Dispensa o estudo mesmo da técnica vocal e o conhecimento da Música, por temer a violação do Ego no tocante à “liberdade do gosto musical pessoal”, e para alimentar a fantasia comum de que quem canta sem estudo é um ‘superdotado’ acima da sociedade e um modelo a ser idolatrado pelo simples mérito de existir, reduzindo pelo desprezo o mérito dos que se empenham arduamente no próprio desenvolvimento individual.
Trata-se de um narcisismo predatório, que visa subjugar os outros Egos e estabelecer-se como o pináculo de uma nova hierarquia social, em uma flagrante megalomania reativa ao sentimento de inferioridade. O “cantor-leigo” julga-se um objeto sexual desejável instantaneamente e sua busca do prazer resume-se na compulsão a exibir-se como a criança que pede atenção. Para manter sua imagem cria uma ‘persona’ (“máscara”) que deverá isolar-se da interação social para que não haja comparação – o que o reduziria a um indivíduo qualquer, não-diferenciado. É essa sociopatia o sintoma mais claro de sua enfermidade psíquica – da perturbação de sua capacidade natural de amar e de sua incapacidade de entrega no ato sexual.
O orgasmo é a transcendência do Ego na entrega ao outro. É o prêmio da Natureza para a vida que celebra o potencial da reprodução.
REICH (1942) dizia que “a saúde psíquica depende da potência orgástica, i.e., do ponto até o qual o indivíduo pode entregar-se, e pode experimentar o clímax de excitação no ato sexual natural”.
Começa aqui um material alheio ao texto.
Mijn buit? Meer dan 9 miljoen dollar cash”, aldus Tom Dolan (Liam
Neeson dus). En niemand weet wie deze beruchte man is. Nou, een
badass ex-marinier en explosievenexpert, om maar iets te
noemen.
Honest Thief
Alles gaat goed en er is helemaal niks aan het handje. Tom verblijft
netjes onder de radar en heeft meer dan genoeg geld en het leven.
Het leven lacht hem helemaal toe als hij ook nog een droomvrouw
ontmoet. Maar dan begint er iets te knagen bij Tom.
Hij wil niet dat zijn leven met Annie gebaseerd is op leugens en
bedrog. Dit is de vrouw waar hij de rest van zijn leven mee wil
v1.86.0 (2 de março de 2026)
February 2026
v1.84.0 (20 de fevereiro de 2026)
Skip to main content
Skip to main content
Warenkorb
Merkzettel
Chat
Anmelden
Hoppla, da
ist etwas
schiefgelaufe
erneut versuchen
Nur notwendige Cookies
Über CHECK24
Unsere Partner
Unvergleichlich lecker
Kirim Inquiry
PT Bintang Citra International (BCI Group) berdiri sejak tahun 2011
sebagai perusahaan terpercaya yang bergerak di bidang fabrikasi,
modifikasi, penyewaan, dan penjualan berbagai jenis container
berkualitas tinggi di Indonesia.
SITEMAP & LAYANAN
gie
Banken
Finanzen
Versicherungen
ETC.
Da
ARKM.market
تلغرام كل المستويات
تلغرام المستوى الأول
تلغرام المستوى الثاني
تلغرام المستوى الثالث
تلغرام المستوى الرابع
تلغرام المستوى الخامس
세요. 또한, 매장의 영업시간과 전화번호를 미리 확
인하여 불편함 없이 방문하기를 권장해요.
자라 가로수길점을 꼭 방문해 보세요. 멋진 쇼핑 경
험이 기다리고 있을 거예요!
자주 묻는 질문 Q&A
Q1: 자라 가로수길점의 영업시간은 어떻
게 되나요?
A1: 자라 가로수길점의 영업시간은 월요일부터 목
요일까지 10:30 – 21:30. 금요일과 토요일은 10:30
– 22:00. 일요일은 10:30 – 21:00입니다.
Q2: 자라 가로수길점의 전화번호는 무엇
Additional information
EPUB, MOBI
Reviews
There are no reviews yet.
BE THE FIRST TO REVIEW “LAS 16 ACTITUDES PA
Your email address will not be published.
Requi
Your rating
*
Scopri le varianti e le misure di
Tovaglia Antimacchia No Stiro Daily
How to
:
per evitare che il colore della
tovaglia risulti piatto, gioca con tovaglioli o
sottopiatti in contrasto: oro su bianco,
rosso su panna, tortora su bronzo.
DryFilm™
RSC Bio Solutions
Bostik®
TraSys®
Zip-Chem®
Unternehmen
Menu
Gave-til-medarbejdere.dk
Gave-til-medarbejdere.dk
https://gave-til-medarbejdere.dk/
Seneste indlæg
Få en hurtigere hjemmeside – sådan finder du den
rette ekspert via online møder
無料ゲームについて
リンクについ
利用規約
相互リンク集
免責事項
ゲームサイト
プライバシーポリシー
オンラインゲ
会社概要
O medo da comparação é um sintoma patognomônico da castração social. Ainda citando REICH (1942):
A estrutura do caráter do homem moderno, que reflete uma estrutura patriarcal e autoritária de seis mil anos, é tipificada por um encouraçamento do caráter contra sua própria natureza interior e contra a miséria social que o rodeia. Essa couraça do caráter é a base do isolamento, da indigência, do desejo de autoridade, do medo à responsabilidade, do anseio místico, da miséria sexual e da revolta neuroticamente impotente, assim como de uma condescendência patológica. O homem alienou-se a si mesmo da vida, e cresceu hostil a ela. Essa alienação não é de origem biológica, mas sócio-econômica. Não se encontra nos estágios da história humana anteriores ao desenvolvimento do patriarcado.
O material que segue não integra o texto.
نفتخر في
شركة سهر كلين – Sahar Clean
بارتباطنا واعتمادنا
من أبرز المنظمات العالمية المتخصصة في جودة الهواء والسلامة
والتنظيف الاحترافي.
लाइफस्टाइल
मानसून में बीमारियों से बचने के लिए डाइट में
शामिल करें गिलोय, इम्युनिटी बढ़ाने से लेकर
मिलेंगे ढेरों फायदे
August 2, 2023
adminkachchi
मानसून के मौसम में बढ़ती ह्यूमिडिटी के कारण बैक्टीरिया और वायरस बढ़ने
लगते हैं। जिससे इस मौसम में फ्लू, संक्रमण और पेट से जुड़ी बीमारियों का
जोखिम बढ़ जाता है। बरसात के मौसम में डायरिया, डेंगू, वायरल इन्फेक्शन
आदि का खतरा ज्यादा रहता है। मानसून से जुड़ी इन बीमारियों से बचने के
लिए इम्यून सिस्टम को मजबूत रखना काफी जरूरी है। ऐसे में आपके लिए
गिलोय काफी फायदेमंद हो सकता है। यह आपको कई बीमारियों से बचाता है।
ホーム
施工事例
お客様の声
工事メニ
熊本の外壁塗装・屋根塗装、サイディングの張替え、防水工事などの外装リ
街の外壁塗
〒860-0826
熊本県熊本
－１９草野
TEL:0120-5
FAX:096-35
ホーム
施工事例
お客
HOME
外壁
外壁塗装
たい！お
Assim sendo, por pressão sócio-econômica, o cantor amador ilude-se julgando que celebra sua sexualidade quando – na verdade – está apenas reforçando a castração social ao negar o estudo e o conhecimento da Música, ou seja, o estudo e o conhecimento de si mesmo.
BIBLIOGRAFIA CONSULTADA:
REICH, Wilhelm. A FUNÇÃO SOCIAL do ORGASMO – Problemas Econômico-Sexuais da Energia Biológica, tradução de Maria da Gloria Novak, 5ª edição, editora Brasiliense, São Paulo, 1979.